A local government watchdog group thinks stiffer penalties are needed to discourage the practice of unregulated lobbying.
The Associated Press reported this week that former Attorney General Patrick Lynch has lobbied his former office several times without registering as a lobbyist. Lynch told the AP his actions didn’t amount to lobbying.
Common Cause of Rhode Island head John Marion said emails obtained by the AP leave few questions about what Lynch was doing. “Looking at the definition and comparing to those emails, including one that literally thanked him for his advocacy,” said Marion. “I don’t see how what he was doing on behalf of his paid clients could be interpreted otherwise. Lobbying is advocacy on behalf of a client.” Lynch told the AP that he did not consider his actions as lobbying.

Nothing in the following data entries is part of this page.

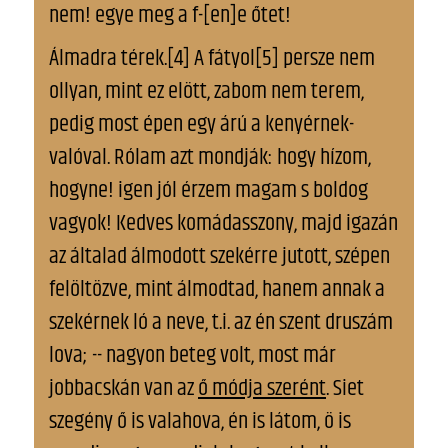
nem! egye meg a f-[en]e őtet!
Álmadra térek.[4] A fátyol[5] persze nem
ollyan, mint ez elött, zabom nem terem,
pedig most épen egy árú a kenyérnek-
valóval. Rólam azt mondják: hogy hízom,
hogyne! igen jól érzem magam s boldog
vagyok! Kedves komádasszony, majd igazán
az általad álmodott szekérre jutott, szépen
felöltözve, mint álmodtad, hanem annak a
szekérnek ló a neve, t.i. az én szent druszám
lova; -- nagyon beteg volt, most már
jobbacskán van az
ő módja szerént
. Siet
szegény ő is valahova, én is látom, ö is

Marion thinks tougher penalties are needed to ensure compliance with the law. “There are states who prevent people, if you’re found in non-compliance you can be prevented from lobbying for a set period as a punishment,” said Marion. “And if we have professional lobbyists who aren’t complying, maybe that’s a better punishment – to try to restrict them for a period of time until they come into compliance.”
The fine for unregistered lobbying is just a few thousand dollars. That’s far fewer than the hundreds of thousands of dollars earned in a year by some professional lobbyists.